2020 Land Tax Changes – Recent Updates provide greater clarity and certainty - what you should do now

What you need to know and do

In our last update (which can be viewed here) we identified some ambiguities and uncertainties with the new land tax measures due to commence on 1 July 2020. The Commissioner for State Taxation has now released further guidance. As a result, we can now provide further clarity and certainty around a range of previously contentious matters.

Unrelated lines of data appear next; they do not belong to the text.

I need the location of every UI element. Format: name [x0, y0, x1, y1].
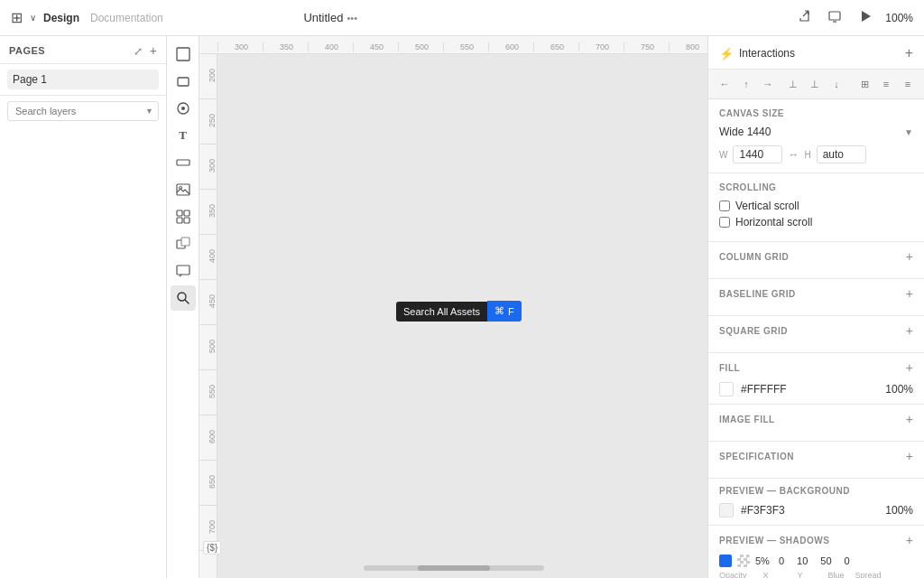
svg-rect-7 [177, 160, 189, 165]
ruler-mark: 650 [533, 42, 578, 51]
comment-tool[interactable] [171, 258, 196, 284]
ruler-mark-v: 650 [199, 461, 217, 506]
specification-header: SPECIFICATION + [719, 449, 913, 463]
tool-sidebar: T [167, 36, 199, 578]
toolbar-icon-9[interactable]: ≡ [899, 75, 917, 93]
canvas-area[interactable]: 300 350 400 450 500 550 600 650 700 750 … [199, 36, 707, 578]
canvas-size-section: CANVAS SIZE Wide 1440 ▼ W ↔ H [708, 99, 924, 173]
toolbar-icon-4[interactable]: ⊥ [784, 75, 802, 93]
toolbar-icon-6[interactable]: ↓ [827, 75, 845, 93]
preview-bg-hex: #F3F3F3 [741, 504, 785, 517]
tooltip-text: Search All Assets [396, 302, 487, 322]
canvas-size-chevron-icon[interactable]: ▼ [904, 127, 913, 137]
svg-point-6 [181, 107, 185, 110]
ruler-mark-v: 350 [199, 190, 217, 235]
toolbar-icon-8[interactable]: ≡ [877, 75, 895, 93]
tab-documentation[interactable]: Documentation [90, 12, 163, 24]
play-button[interactable] [855, 7, 876, 28]
main-layout: PAGES ⤢ + Page 1 ▼ T [0, 36, 924, 578]
input-tool[interactable] [171, 150, 196, 175]
filter-icon[interactable]: ▼ [145, 107, 153, 116]
ruler-mark: 350 [263, 42, 308, 51]
specification-add-icon[interactable]: + [906, 449, 913, 463]
width-input[interactable] [733, 145, 782, 163]
canvas-size-value[interactable]: Wide 1440 [719, 126, 771, 138]
ruler-top-inner: 300 350 400 450 500 550 600 650 700 750 … [217, 42, 707, 51]
ruler-mark: 800 [669, 42, 707, 51]
toolbar-icon-3[interactable]: → [759, 75, 777, 93]
svg-rect-12 [177, 218, 182, 223]
rect-tool[interactable] [171, 69, 196, 94]
interaction-tool[interactable] [171, 231, 196, 256]
chevron-down-icon[interactable]: ∨ [30, 13, 36, 23]
column-grid-add-icon[interactable]: + [906, 249, 913, 264]
svg-rect-3 [177, 48, 189, 61]
component-tool[interactable] [171, 96, 196, 121]
canvas-size-title: CANVAS SIZE [719, 108, 913, 118]
fill-color-swatch[interactable] [719, 382, 734, 396]
baseline-grid-add-icon[interactable]: + [906, 286, 913, 301]
horizontal-scroll-checkbox[interactable] [719, 217, 730, 228]
svg-rect-15 [181, 238, 189, 246]
topbar: ⊞ ∨ Design Documentation Untitled ••• 10… [0, 0, 924, 36]
vertical-scroll-checkbox[interactable] [719, 200, 730, 211]
search-layers-input[interactable] [7, 101, 159, 121]
shadow-checker[interactable] [737, 555, 750, 567]
ruler-mark: 400 [308, 42, 353, 51]
ruler-mark: 450 [353, 42, 398, 51]
preview-shadows-add-icon[interactable]: + [906, 533, 913, 547]
preview-bg-swatch[interactable] [719, 503, 734, 517]
image-fill-add-icon[interactable]: + [906, 412, 913, 426]
ruler-mark: 700 [578, 42, 624, 51]
horizontal-scroll-option[interactable]: Horizontal scroll [719, 216, 913, 228]
fill-opacity-value: 100% [885, 383, 913, 396]
square-grid-section: SQUARE GRID + [708, 316, 924, 353]
toolbar-icon-5[interactable]: ⊥ [806, 75, 824, 93]
right-panel: ⚡ Interactions + ← ↑ → ⊥ ⊥ ↓ ⊞ ≡ ≡ CANVA… [707, 36, 924, 578]
ruler-mark-v: 250 [199, 99, 217, 144]
preview-shadows-header: PREVIEW — SHADOWS + [719, 533, 913, 547]
frame-tool[interactable] [171, 42, 196, 67]
canvas-scrollbar[interactable] [364, 565, 544, 571]
bolt-icon: ⚡ [719, 47, 734, 61]
interactions-add-icon[interactable]: + [905, 45, 913, 61]
ruler-mark-v: 300 [199, 144, 217, 190]
toolbar-icon-2[interactable]: ↑ [737, 75, 755, 93]
search-tool[interactable] [171, 285, 196, 311]
vertical-scroll-option[interactable]: Vertical scroll [719, 200, 913, 212]
share-button[interactable] [793, 7, 815, 28]
canvas-scrollbar-thumb[interactable] [418, 565, 490, 571]
tab-design[interactable]: Design [43, 12, 79, 24]
fill-hex-value: #FFFFFF [741, 383, 787, 396]
shadow-labels: Opacity X Y Blue Spread [719, 571, 913, 578]
pages-add-icon[interactable]: + [150, 43, 157, 58]
page-item[interactable]: Page 1 [7, 70, 159, 89]
ruler-mark-v: 450 [199, 280, 217, 325]
svg-line-18 [185, 300, 189, 303]
height-input[interactable] [817, 145, 866, 163]
pages-expand-icon[interactable]: ⤢ [134, 45, 143, 58]
grid-icon[interactable]: ⊞ [11, 9, 23, 26]
toolbar-icon-7[interactable]: ⊞ [855, 75, 873, 93]
fill-add-icon[interactable]: + [906, 360, 913, 375]
pages-header: PAGES ⤢ + [0, 36, 166, 64]
preview-device-button[interactable] [824, 7, 845, 28]
interactions-title: ⚡ Interactions [719, 47, 795, 61]
assets-tool[interactable] [171, 204, 196, 229]
toolbar-icon-1[interactable]: ← [716, 75, 734, 93]
svg-rect-4 [178, 78, 189, 86]
image-tool[interactable] [171, 177, 196, 202]
left-sidebar: PAGES ⤢ + Page 1 ▼ [0, 36, 167, 578]
text-tool[interactable]: T [171, 123, 196, 148]
preview-shadows-section: PREVIEW — SHADOWS + 5% 0 10 50 0 Opacity… [708, 526, 924, 578]
ruler-mark-v: 600 [199, 415, 217, 461]
width-label: W [719, 150, 727, 160]
ruler-left: 200 250 300 350 400 450 500 550 600 650 … [199, 54, 217, 578]
shadow-color-swatch[interactable] [719, 555, 732, 567]
horizontal-scroll-label: Horizontal scroll [735, 216, 812, 228]
dots-menu-icon[interactable]: ••• [346, 13, 357, 23]
shadow-y: 10 [797, 555, 808, 566]
ruler-mark: 500 [398, 42, 443, 51]
square-grid-add-icon[interactable]: + [906, 323, 913, 338]
preview-background-header: PREVIEW — BACKGROUND [719, 486, 913, 496]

If you or the entities you control hold multiple parcels of land, we again strongly encourage you to calculate your likely land tax liability for 2020/21. If you or your accountant would like our assistance with this process, we have developed a simple-to-use questionnaire which will enable us to quickly undertake a high level review of your land holdings which will:

  • estimate your land tax liability for 2020/21 based on current holdings;
  • for land held in a trust (of any type) determine whether providing notice of the beneficial interests, unitholdings or nominating a designated beneficiary will result in a better outcome;
  • list available options for restructuring together with the type of potential costs associated with each option; and
  • identify the savings the options will provide.

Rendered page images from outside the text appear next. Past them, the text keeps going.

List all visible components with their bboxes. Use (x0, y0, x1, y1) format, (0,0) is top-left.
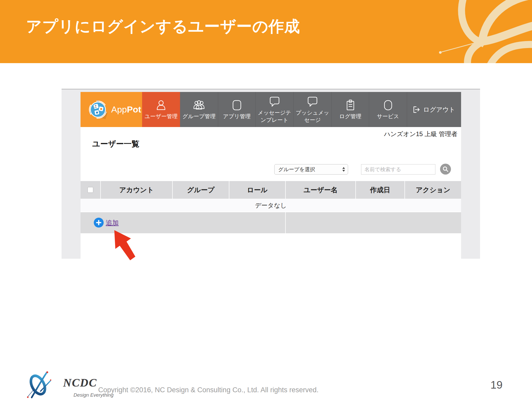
nav-bar: AppPot ユーザー管理 (81, 92, 461, 127)
red-pointer-arrow (109, 227, 140, 264)
column-header-group: グループ (173, 181, 229, 199)
search-button[interactable] (440, 164, 451, 175)
nav-tab-app-management[interactable]: アプリ管理 (218, 92, 256, 127)
app-icon (231, 99, 243, 111)
column-header-action: アクション (405, 181, 461, 199)
nav-tab-label: グループ管理 (182, 113, 216, 120)
nav-tab-label: アプリ管理 (222, 113, 251, 120)
nav-tab-label: ユーザー管理 (144, 113, 178, 120)
slide-title: アプリにログインするユーザーの作成 (26, 16, 300, 37)
empty-message: データなし (255, 201, 287, 210)
logout-label: ログアウト (423, 105, 456, 114)
copyright-text: Copyright ©2016, NC Design & Consulting … (98, 386, 318, 394)
column-header-account: アカウント (101, 181, 173, 199)
ncdc-logo-icon (26, 371, 52, 399)
nav-tab-push-message[interactable]: プッシュメッセージ (294, 92, 332, 127)
add-row-divider (285, 212, 286, 233)
search-input[interactable] (361, 164, 435, 175)
nav-tab-message-template[interactable]: メッセージテンプレート (256, 92, 294, 127)
logout-button[interactable]: ログアウト (407, 92, 461, 127)
slide: アプリにログインするユーザーの作成 (0, 0, 532, 399)
brand-name-app: App (111, 104, 127, 114)
ncdc-logo-text: NCDC (63, 376, 97, 389)
empty-data-row: データなし (81, 199, 461, 211)
page-number: 19 (490, 379, 503, 391)
add-user-button[interactable] (94, 218, 104, 228)
add-user-link[interactable]: 追加 (106, 218, 119, 227)
decorative-swoosh (428, 0, 532, 63)
logout-icon (413, 106, 420, 114)
nav-tab-label: プッシュメッセージ (294, 109, 331, 123)
brand-name: AppPot (111, 104, 141, 115)
search-icon (442, 166, 449, 172)
service-icon (382, 99, 394, 111)
nav-tab-label: メッセージテンプレート (256, 109, 293, 123)
group-select-value: グループを選択 (278, 166, 342, 173)
user-icon (155, 99, 167, 111)
plus-icon (96, 220, 102, 225)
select-all-cell (81, 181, 101, 199)
nav-tab-label: サービス (376, 113, 400, 120)
nav-tab-log-management[interactable]: ログ管理 (332, 92, 369, 127)
column-header-username: ユーザー名 (286, 181, 356, 199)
message-template-icon (269, 96, 281, 108)
nav-tab-user-management[interactable]: ユーザー管理 (142, 92, 180, 127)
nav-tab-service[interactable]: サービス (369, 92, 407, 127)
log-icon (344, 99, 356, 111)
brand-apppot: AppPot (81, 92, 142, 127)
page-title: ユーザー一覧 (92, 139, 139, 149)
group-icon (192, 99, 205, 111)
nav-tab-group-management[interactable]: グループ管理 (180, 92, 218, 127)
push-message-icon (307, 96, 318, 108)
select-stepper-arrows-icon (342, 167, 345, 172)
group-select-dropdown[interactable]: グループを選択 (274, 164, 348, 175)
brand-name-pot: Pot (127, 104, 141, 114)
user-table-header: アカウント グループ ロール ユーザー名 作成日 アクション (81, 181, 461, 199)
nav-tab-label: ログ管理 (339, 113, 362, 120)
column-header-role: ロール (229, 181, 286, 199)
slide-header-band: アプリにログインするユーザーの作成 (0, 0, 532, 63)
column-header-created: 作成日 (356, 181, 405, 199)
apppot-logo-icon (88, 100, 108, 119)
logged-in-user-info: ハンズオン15 上級 管理者 (384, 130, 457, 138)
select-all-checkbox[interactable] (88, 187, 93, 193)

Furthermore, by now most taxpayers will have received a notice from RevenueSA requesting land holders to review and confirm or update their information using the RevenueSA Online portal. While attending to this task, if issues arise for you about the questions posed or information to be provided please do not hesitate to contact us for guidance.

For more detail about what has happened since our last article, read on.

What has happened since our last update?

Since our last update, we have been working with our clients, tax professionals and RevenueSA to attempt to clarify and find certainty about how the new Land Tax Act 1936 (SA) measures will be administered.

While we had formed our own view on the new measures, on 18 May 2020, the Commissioner for State Taxation released welcomed further guidance which can be downloaded here: Land Tax Guide to Legislation. To assist land holders in making important decisions before 30 June 2020, we can now provide some clarity and certainty on some of the issues we had previously identified:

  • The Commissioner has confirmed that she does not intend to group related companies that hold that land as trustees of different trusts. This means that provided each company gives RevenueSA the now compulsory notice of land held on trust before 31 July 2020, that land will not be aggregated with land held by other related companies.
  • Based on this position, the corporate aggregation rules can never be used to include a corporate trustee that holds land on behalf of a discretionary trust in a corporate grouping.
  • The corporate aggregation rules will, however, apply to group a corporate trustee of a fixed or unit trust with the trust’s corporate beneficiaries if the beneficiary company holds more than 50% of the beneficial interests (in the case of a fixed trust) or more than 50% of the issued units (in the case of a unit trust) under Section 13G(5) Land Tax Act 1936.
  • The Commissioner has also confirmed that the “same beneficiary” rule no longer applies, and accordingly there is no longer scope to group trusts based on the identity of the beneficiaries alone. Unless a trust has given notice of the beneficial interests, unitholdings or designated beneficiary, land held on trust will be aggregated with other land only where land is held by the “same trust” or where s13G(5) applies.
  • Discretionary Trusts that do not hold land but instead (for example) hold units in a unit trust that holds land acquired before 16 October 2019 will be deemed to be the owner of the unit trust land, but that land will be treated as subsequent trust land. This being the case, a discretionary trust unit holder cannot nominate a designated beneficiary and will be assessed on its percentage interest in the unit trust land at the trust surcharge rate. The case is the same for land held by a fixed trust with a discretionary trust beneficiary.
  • By contrast, land held by the trustee of a fixed trust or unit trust scheme can avoid paying land tax at the trust rate by providing RevenueSA with an optional notice of beneficial interests or unitholdings irrespective of whether the land was purchased for the trust before or after 16 October 2019. How much land tax is then assessed to the beneficial interest holders or unitholders will, however, depend on their identity and in all cases, discretionary trust beneficiaries will be assessed at the trust rate.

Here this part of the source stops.